North American informal Behave in a pretentious or ostentatious way: we have to put on the dog for Anne Marie
More example sentences
  • Al, with his short curly hair greased back, was putting on the dog and crooning a ballad into a microphone.
  • The CEO put on the dog today as he welcomed customers to the enterprise software company's annual users' conference.
  • Because the companies usually have inked deals before the show with key licensees, why drag the whole staff and put on the dog for three dizzying days?

rain cats and dogs

see rain.

(as) sick as a dog

see sick1.

throw someone to the dogs

Discard someone as worthless: the weak and oppressed must not be thrown to the dogs
More example sentences
  • Then the punters, who have encouraged every vice or flaw, hold up their hands in mock outrage and throw them to the dogs.
  • I'm willing to throw him to the dogs for leaking about our listening in on the terrorist's satellite phones.
  • The clear inference was that the Island authorities got wind of the investigation and decided to throw him to the dogs.

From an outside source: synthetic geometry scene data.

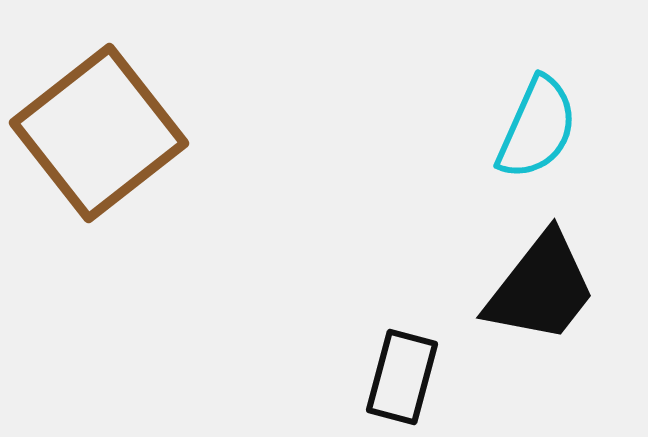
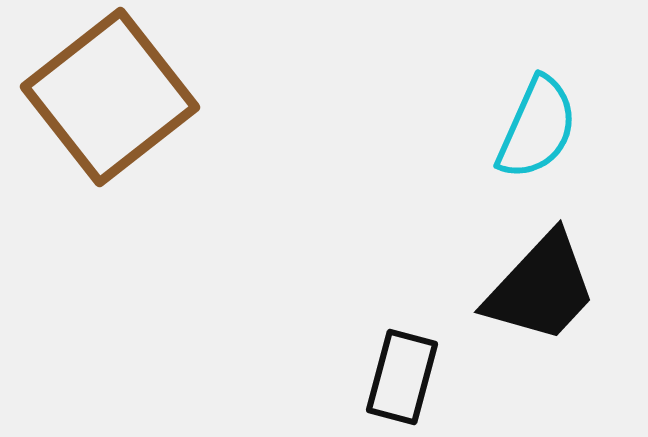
brown square: moved 11 px right, 36 px up
black trapezoid: rotated 5 degrees clockwise
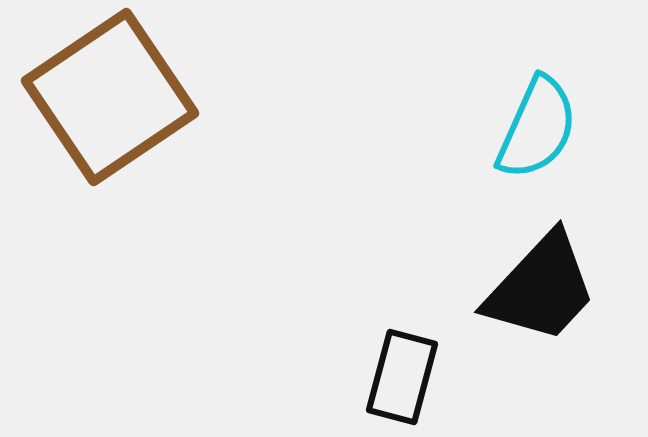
brown square: rotated 4 degrees clockwise
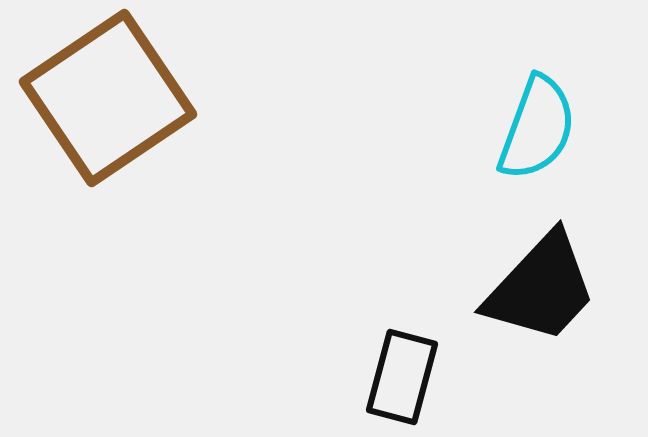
brown square: moved 2 px left, 1 px down
cyan semicircle: rotated 4 degrees counterclockwise
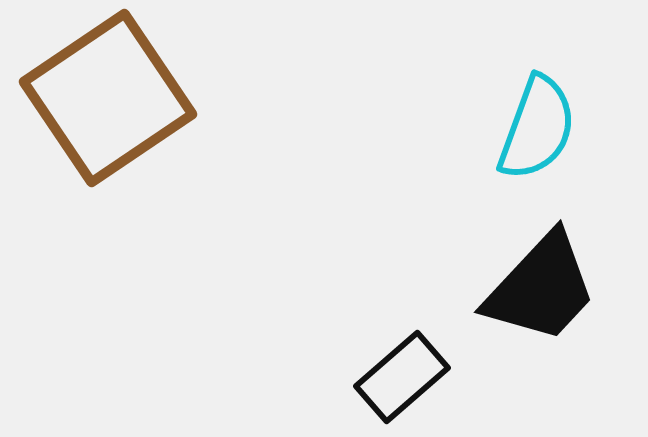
black rectangle: rotated 34 degrees clockwise
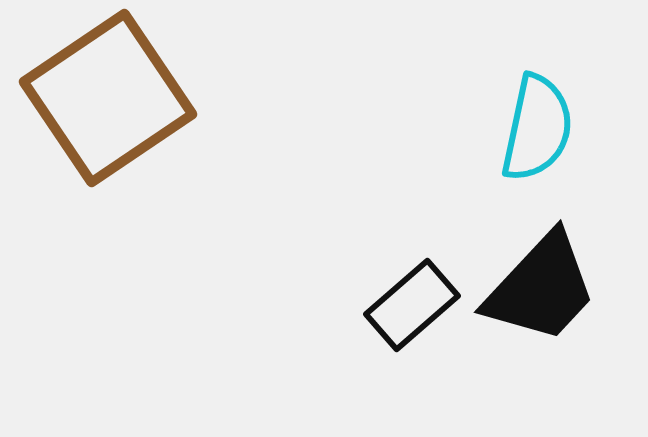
cyan semicircle: rotated 8 degrees counterclockwise
black rectangle: moved 10 px right, 72 px up
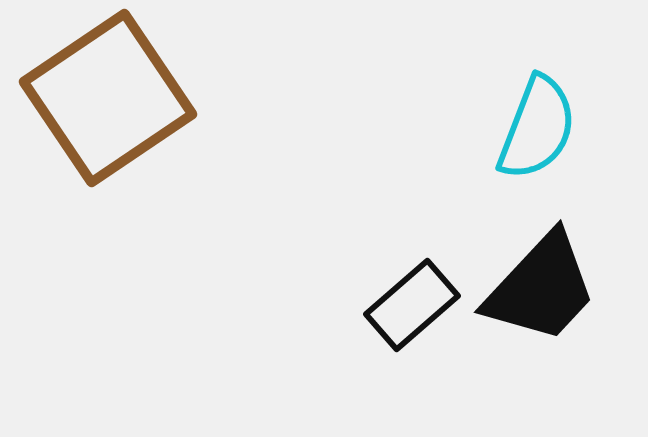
cyan semicircle: rotated 9 degrees clockwise
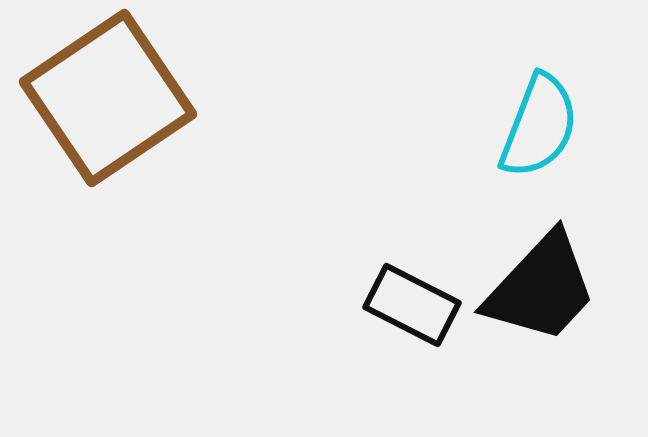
cyan semicircle: moved 2 px right, 2 px up
black rectangle: rotated 68 degrees clockwise
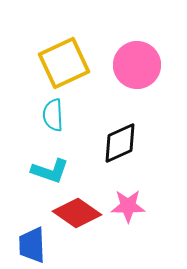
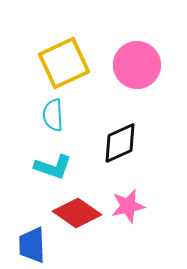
cyan L-shape: moved 3 px right, 4 px up
pink star: rotated 12 degrees counterclockwise
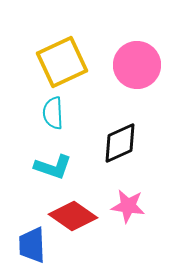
yellow square: moved 2 px left, 1 px up
cyan semicircle: moved 2 px up
pink star: rotated 20 degrees clockwise
red diamond: moved 4 px left, 3 px down
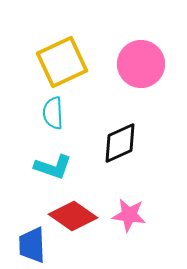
pink circle: moved 4 px right, 1 px up
pink star: moved 1 px right, 9 px down
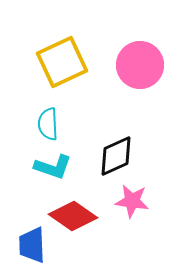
pink circle: moved 1 px left, 1 px down
cyan semicircle: moved 5 px left, 11 px down
black diamond: moved 4 px left, 13 px down
pink star: moved 3 px right, 14 px up
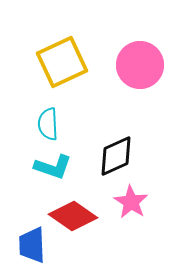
pink star: moved 1 px left, 1 px down; rotated 24 degrees clockwise
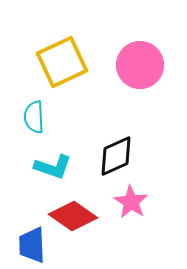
cyan semicircle: moved 14 px left, 7 px up
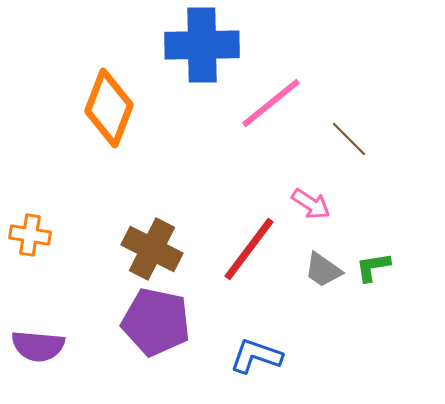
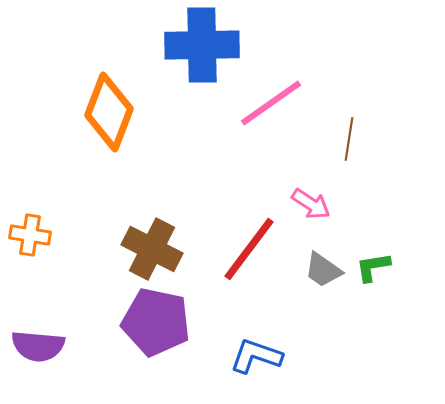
pink line: rotated 4 degrees clockwise
orange diamond: moved 4 px down
brown line: rotated 54 degrees clockwise
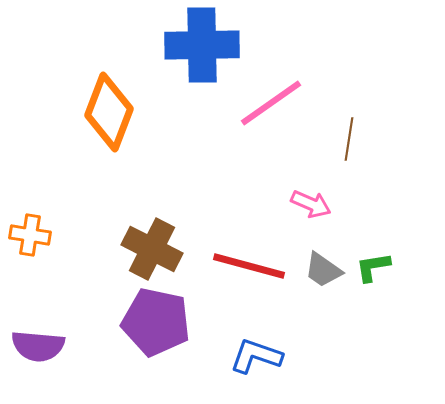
pink arrow: rotated 9 degrees counterclockwise
red line: moved 17 px down; rotated 68 degrees clockwise
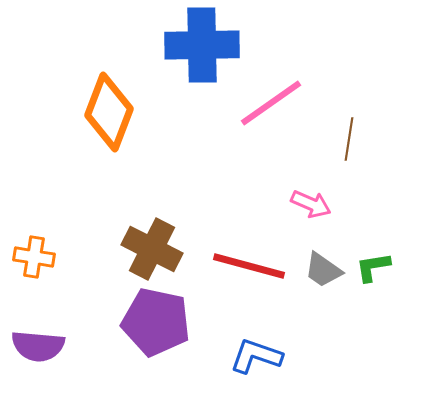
orange cross: moved 4 px right, 22 px down
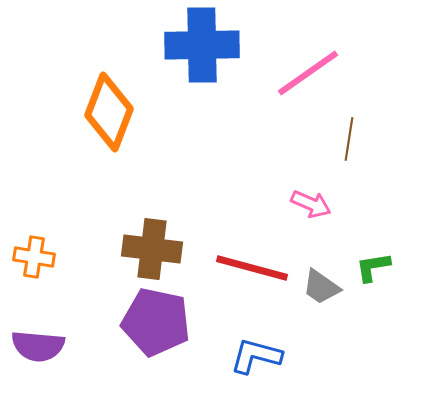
pink line: moved 37 px right, 30 px up
brown cross: rotated 20 degrees counterclockwise
red line: moved 3 px right, 2 px down
gray trapezoid: moved 2 px left, 17 px down
blue L-shape: rotated 4 degrees counterclockwise
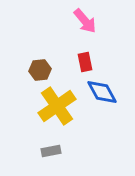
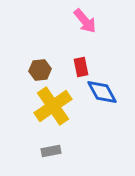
red rectangle: moved 4 px left, 5 px down
yellow cross: moved 4 px left
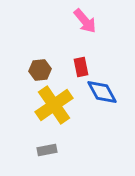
yellow cross: moved 1 px right, 1 px up
gray rectangle: moved 4 px left, 1 px up
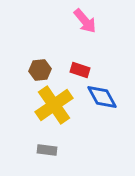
red rectangle: moved 1 px left, 3 px down; rotated 60 degrees counterclockwise
blue diamond: moved 5 px down
gray rectangle: rotated 18 degrees clockwise
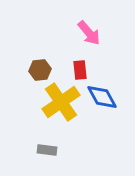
pink arrow: moved 4 px right, 12 px down
red rectangle: rotated 66 degrees clockwise
yellow cross: moved 7 px right, 3 px up
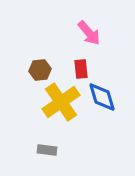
red rectangle: moved 1 px right, 1 px up
blue diamond: rotated 12 degrees clockwise
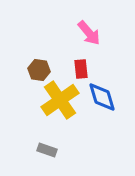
brown hexagon: moved 1 px left; rotated 15 degrees clockwise
yellow cross: moved 1 px left, 2 px up
gray rectangle: rotated 12 degrees clockwise
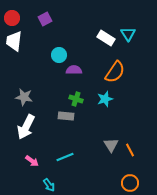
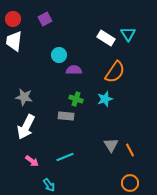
red circle: moved 1 px right, 1 px down
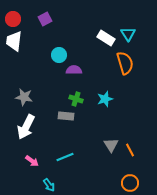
orange semicircle: moved 10 px right, 9 px up; rotated 50 degrees counterclockwise
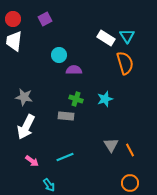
cyan triangle: moved 1 px left, 2 px down
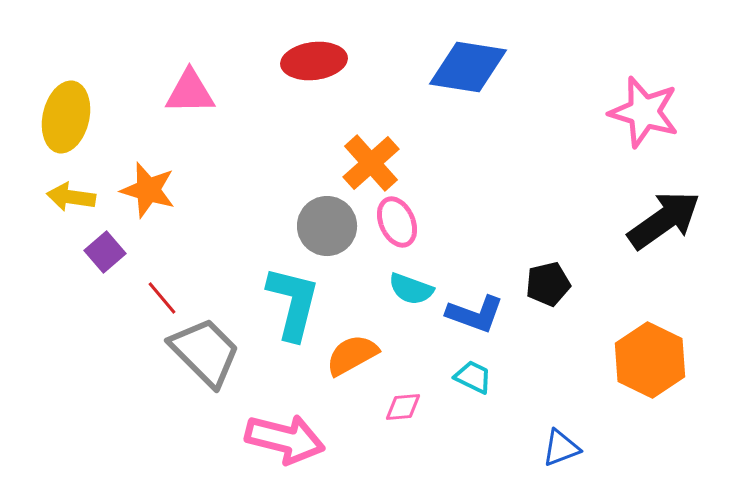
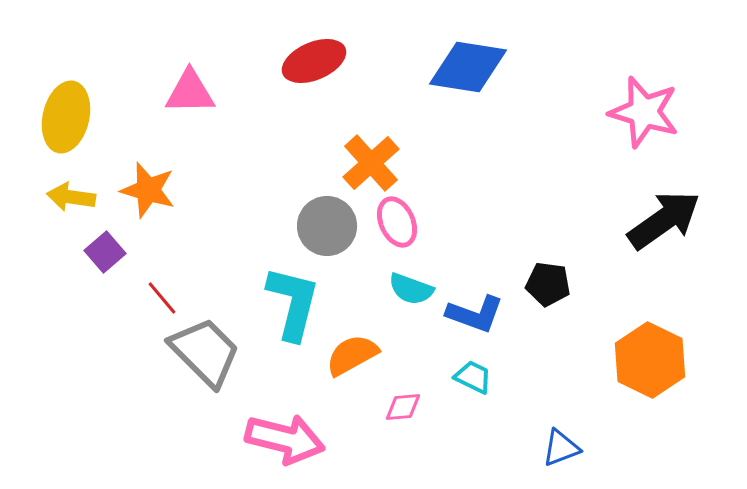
red ellipse: rotated 16 degrees counterclockwise
black pentagon: rotated 21 degrees clockwise
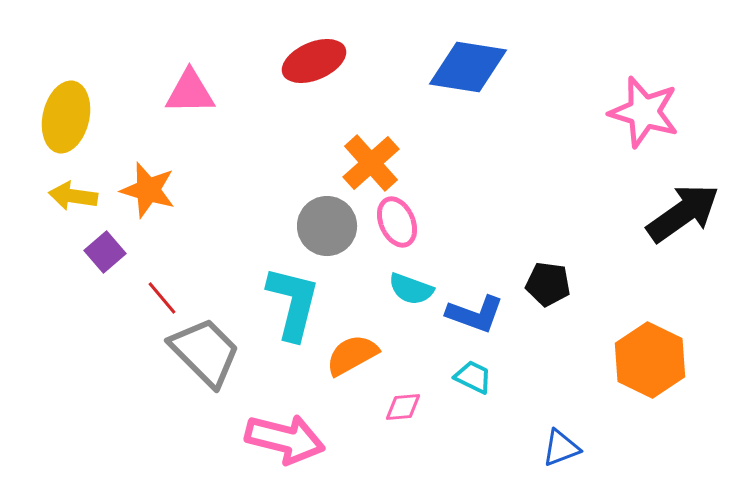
yellow arrow: moved 2 px right, 1 px up
black arrow: moved 19 px right, 7 px up
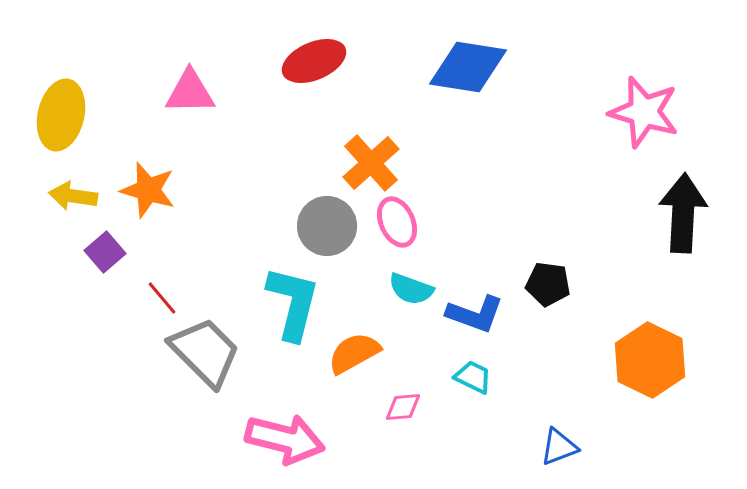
yellow ellipse: moved 5 px left, 2 px up
black arrow: rotated 52 degrees counterclockwise
orange semicircle: moved 2 px right, 2 px up
blue triangle: moved 2 px left, 1 px up
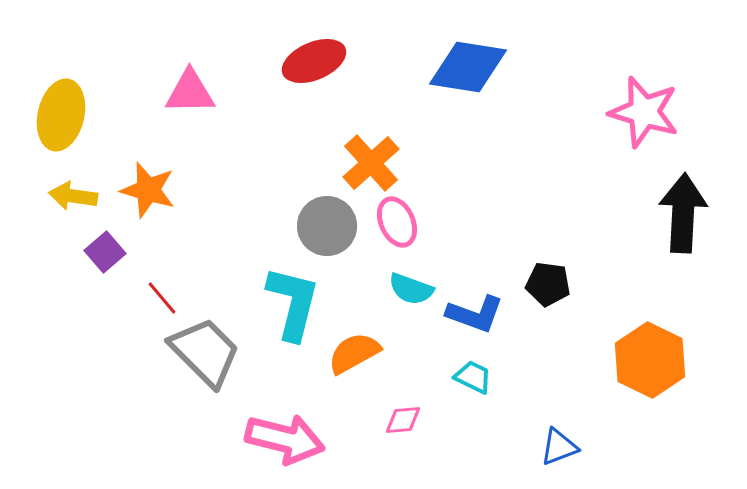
pink diamond: moved 13 px down
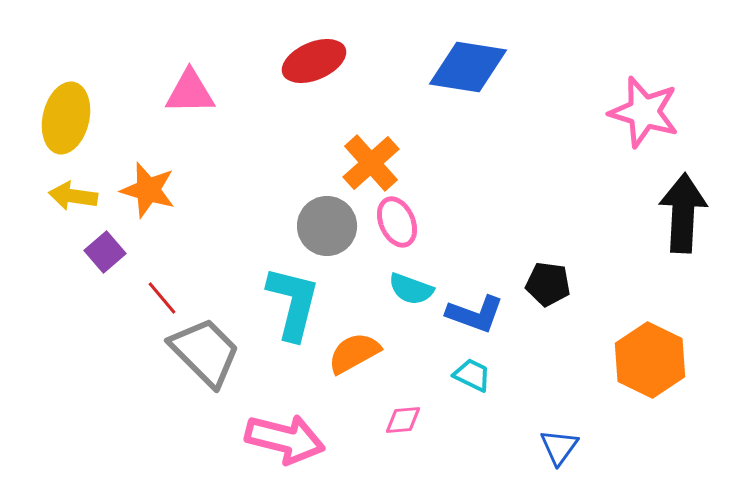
yellow ellipse: moved 5 px right, 3 px down
cyan trapezoid: moved 1 px left, 2 px up
blue triangle: rotated 33 degrees counterclockwise
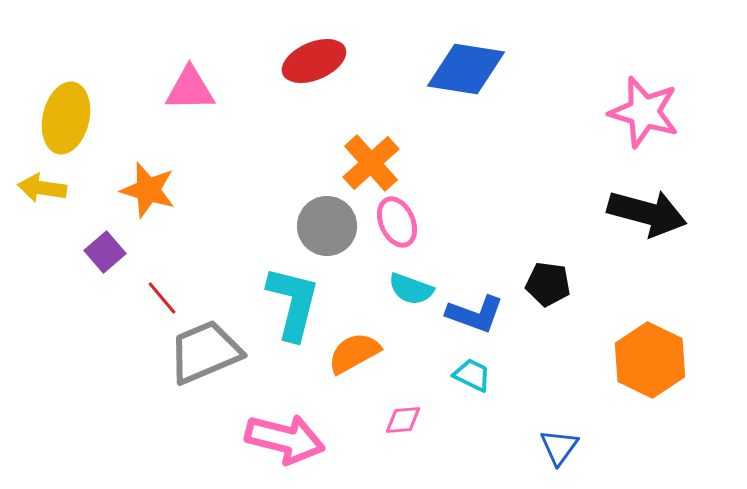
blue diamond: moved 2 px left, 2 px down
pink triangle: moved 3 px up
yellow arrow: moved 31 px left, 8 px up
black arrow: moved 36 px left; rotated 102 degrees clockwise
gray trapezoid: rotated 68 degrees counterclockwise
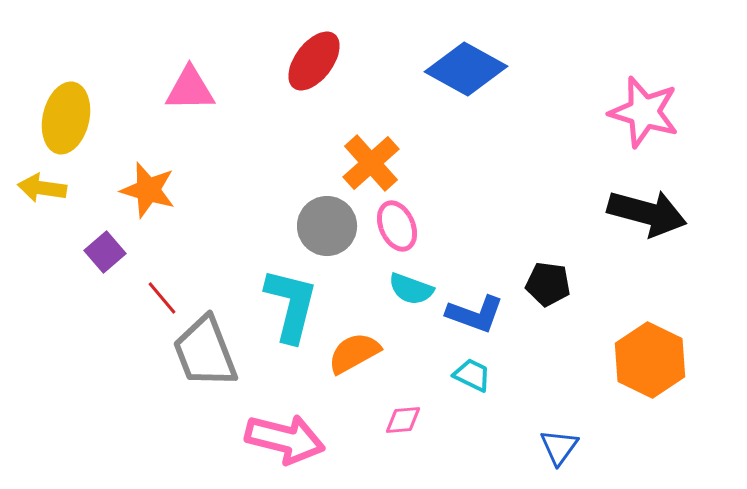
red ellipse: rotated 30 degrees counterclockwise
blue diamond: rotated 20 degrees clockwise
pink ellipse: moved 4 px down
cyan L-shape: moved 2 px left, 2 px down
gray trapezoid: rotated 88 degrees counterclockwise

you can't teach an old dog new tricks

proverb You cannot make people change their established patterns of opinion and behavior.
More example sentences
  • I wonder if sometimes doctors think it's unsuitable because they think you can't teach an old dog new tricks.
  • But I say that you can't teach an old dog new tricks.
  • Like they say, you can't teach an old dog new tricks.

Derivatives

doglike

adjective
More example sentences
  • Today the slender doglike creatures with pointy ears and bushy tails can be found in every state except Hawaii.
  • Somewhat doglike in appearance, he had greyish-brown fur, a short, boxy muzzle, and a tiny stub of a tail, but also had long, pointy ears, a small button nose, and royal blue hair on his head.
  • He snarled, showing off his doglike fangs in a rage.